• How to complete this task: Your job is to return every line in the data holding the string "label".

******************************

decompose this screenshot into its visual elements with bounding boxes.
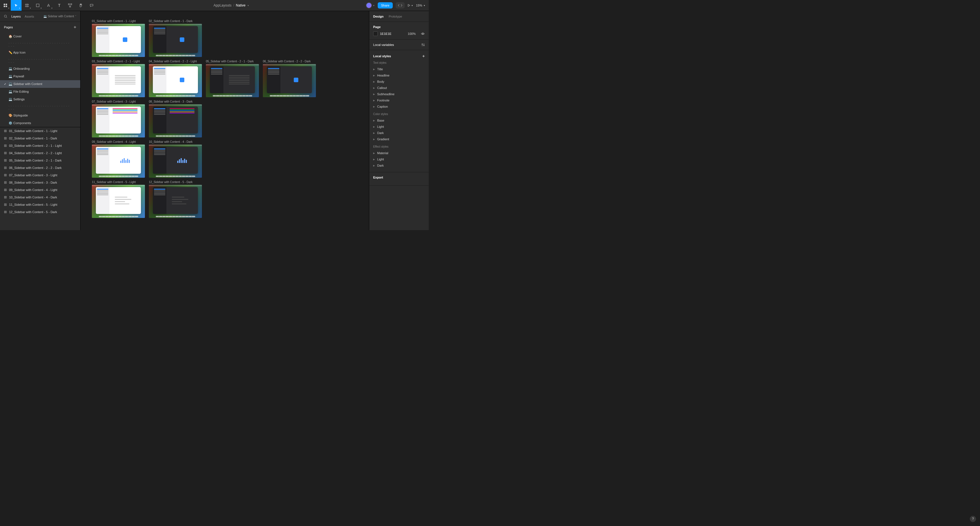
- frame-thumbnail: [149, 104, 202, 137]
- chevron-right-icon: ▶: [373, 68, 375, 71]
- frame-layer-item[interactable]: 09_Sidebar with Content - 4 - Light: [0, 186, 80, 194]
- effect-style-item[interactable]: ▶Dark: [373, 162, 425, 168]
- chevron-right-icon: ▶: [373, 119, 375, 122]
- visibility-icon[interactable]: [421, 32, 425, 35]
- page-item[interactable]: 🏠 Cover: [0, 33, 80, 40]
- frame-layer-item[interactable]: 12_Sidebar with Content - 5 - Dark: [0, 208, 80, 216]
- frame-label: 11_Sidebar with Content - 5 - Light: [92, 181, 145, 184]
- page-item[interactable]: ⚙️ Components: [0, 119, 80, 127]
- svg-point-12: [4, 15, 6, 17]
- chevron-right-icon: ▶: [373, 152, 375, 154]
- frame-layer-item[interactable]: 03_Sidebar with Content - 2 - 1 - Light: [0, 142, 80, 149]
- canvas-frame[interactable]: 06_Sidebar with Content - 2 - 2 - Dark: [263, 60, 316, 97]
- search-icon[interactable]: [4, 15, 7, 18]
- canvas-frame[interactable]: 10_Sidebar with Content - 4 - Dark: [149, 140, 202, 178]
- canvas-frame[interactable]: 02_Sidebar with Content - 1 - Dark: [149, 19, 202, 57]
- background-color-row[interactable]: 1E1E1E 100%: [373, 32, 425, 36]
- canvas-frame[interactable]: 01_Sidebar with Content - 1 - Light: [92, 19, 145, 57]
- svg-line-13: [6, 17, 7, 18]
- page-item[interactable]: 💻 Sidebar with Content: [0, 80, 80, 88]
- svg-rect-9: [68, 4, 70, 5]
- page-item[interactable]: 💻 Settings: [0, 95, 80, 103]
- prototype-tab[interactable]: Prototype: [389, 15, 402, 18]
- frame-layer-item[interactable]: 07_Sidebar with Content - 3 - Light: [0, 172, 80, 179]
- page-separator: - - - - - - - - - - - - - - - - - - - - …: [0, 40, 80, 49]
- design-tab[interactable]: Design: [373, 15, 383, 18]
- text-style-item[interactable]: ▶Subheadline: [373, 91, 425, 97]
- color-style-item[interactable]: ▶Gradient: [373, 136, 425, 142]
- present-button[interactable]: ▼: [407, 4, 413, 7]
- canvas-frame[interactable]: 09_Sidebar with Content - 4 - Light: [92, 140, 145, 178]
- local-variables-title: Local variables: [373, 43, 394, 46]
- color-style-item[interactable]: ▶Dark: [373, 130, 425, 136]
- canvas-frame[interactable]: 04_Sidebar with Content - 2 - 2 - Light: [149, 60, 202, 97]
- add-page-icon[interactable]: +: [74, 25, 76, 30]
- effect-style-item[interactable]: ▶Material: [373, 150, 425, 156]
- canvas-frame[interactable]: 12_Sidebar with Content - 5 - Dark: [149, 181, 202, 218]
- variables-settings-icon[interactable]: [422, 43, 425, 46]
- frame-layer-item[interactable]: 01_Sidebar with Content - 1 - Light: [0, 127, 80, 135]
- chevron-right-icon: ▶: [373, 105, 375, 108]
- layers-tab[interactable]: Layers: [11, 15, 21, 18]
- frame-layer-item[interactable]: 04_Sidebar with Content - 2 - 2 - Light: [0, 149, 80, 157]
- page-item[interactable]: ✏️ App Icon: [0, 49, 80, 56]
- text-style-item[interactable]: ▶Title: [373, 66, 425, 72]
- frame-layer-item[interactable]: 06_Sidebar with Content - 2 - 2 - Dark: [0, 164, 80, 172]
- dev-mode-button[interactable]: [396, 2, 405, 8]
- text-style-item[interactable]: ▶Footnote: [373, 97, 425, 103]
- text-style-item[interactable]: ▶Headline: [373, 72, 425, 78]
- page-item[interactable]: 💻 File Editing: [0, 88, 80, 95]
- pages-heading: Pages: [4, 25, 13, 29]
- frame-layer-item[interactable]: 05_Sidebar with Content - 2 - 1 - Dark: [0, 157, 80, 164]
- page-section-title: Page: [373, 25, 425, 29]
- document-title[interactable]: AppLayouts / Native ▼: [97, 3, 366, 7]
- left-panel: Layers Assets 💻 Sidebar with Content ˄ P…: [0, 11, 81, 230]
- svg-rect-3: [6, 6, 7, 7]
- frame-label: 03_Sidebar with Content - 2 - 1 - Light: [92, 60, 145, 63]
- resources-tool[interactable]: [65, 0, 75, 11]
- pen-tool[interactable]: ▼: [43, 0, 54, 11]
- hand-tool[interactable]: [75, 0, 86, 11]
- page-item[interactable]: 💻 Onboarding: [0, 65, 80, 73]
- page-breadcrumb[interactable]: 💻 Sidebar with Content ˄: [43, 15, 76, 18]
- page-separator: - - - - - - - - - - - - - - - - - - - - …: [0, 103, 80, 112]
- text-style-item[interactable]: ▶Caption: [373, 103, 425, 110]
- frame-layer-item[interactable]: 08_Sidebar with Content - 3 - Dark: [0, 179, 80, 186]
- page-item[interactable]: 🎨 Styleguide: [0, 112, 80, 119]
- add-style-icon[interactable]: +: [422, 54, 425, 59]
- frame-label: 05_Sidebar with Content - 2 - 1 - Dark: [206, 60, 259, 63]
- chevron-right-icon: ▶: [373, 74, 375, 77]
- svg-rect-0: [4, 4, 5, 5]
- canvas-frame[interactable]: 05_Sidebar with Content - 2 - 1 - Dark: [206, 60, 259, 97]
- text-style-item[interactable]: ▶Callout: [373, 85, 425, 91]
- text-tool[interactable]: T: [54, 0, 65, 11]
- canvas-frame[interactable]: 08_Sidebar with Content - 3 - Dark: [149, 100, 202, 137]
- chevron-right-icon: ▶: [373, 93, 375, 95]
- main-menu-button[interactable]: ▼: [0, 0, 11, 11]
- move-tool[interactable]: ▼: [11, 0, 22, 11]
- frame-layer-item[interactable]: 11_Sidebar with Content - 5 - Light: [0, 201, 80, 208]
- color-style-item[interactable]: ▶Base: [373, 117, 425, 124]
- assets-tab[interactable]: Assets: [25, 15, 34, 18]
- frame-icon: [4, 196, 7, 199]
- canvas-frame[interactable]: 03_Sidebar with Content - 2 - 1 - Light: [92, 60, 145, 97]
- shape-tool[interactable]: ▼: [32, 0, 43, 11]
- comment-tool[interactable]: [86, 0, 97, 11]
- chevron-right-icon: ▶: [373, 132, 375, 134]
- avatar-menu[interactable]: ▼: [366, 2, 375, 8]
- canvas-frame[interactable]: 07_Sidebar with Content - 3 - Light: [92, 100, 145, 137]
- color-style-item[interactable]: ▶Light: [373, 124, 425, 130]
- text-style-item[interactable]: ▶Body: [373, 78, 425, 85]
- zoom-menu[interactable]: 15%▼: [416, 4, 425, 7]
- toolbar: ▼ ▼ ▼ ▼ ▼ T AppLayouts / Native ▼ ▼ Shar…: [0, 0, 429, 11]
- frame-layer-item[interactable]: 10_Sidebar with Content - 4 - Dark: [0, 194, 80, 201]
- canvas[interactable]: 01_Sidebar with Content - 1 - Light02_Si…: [81, 11, 369, 230]
- page-item[interactable]: 💻 Paywall: [0, 73, 80, 80]
- effect-style-item[interactable]: ▶Light: [373, 156, 425, 162]
- frame-layer-item[interactable]: 02_Sidebar with Content - 1 - Dark: [0, 135, 80, 142]
- svg-rect-1: [6, 4, 7, 5]
- share-button[interactable]: Share: [378, 2, 393, 8]
- canvas-frame[interactable]: 11_Sidebar with Content - 5 - Light: [92, 181, 145, 218]
- frame-tool[interactable]: ▼: [22, 0, 32, 11]
- frame-thumbnail: [149, 145, 202, 178]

******************************

• Answer space:
- frame-label: 11_Sidebar with Content - 5 - Light: [92, 181, 145, 184]
- frame-label: 03_Sidebar with Content - 2 - 1 - Light: [92, 60, 145, 63]
- frame-label: 05_Sidebar with Content - 2 - 1 - Dark: [206, 60, 259, 63]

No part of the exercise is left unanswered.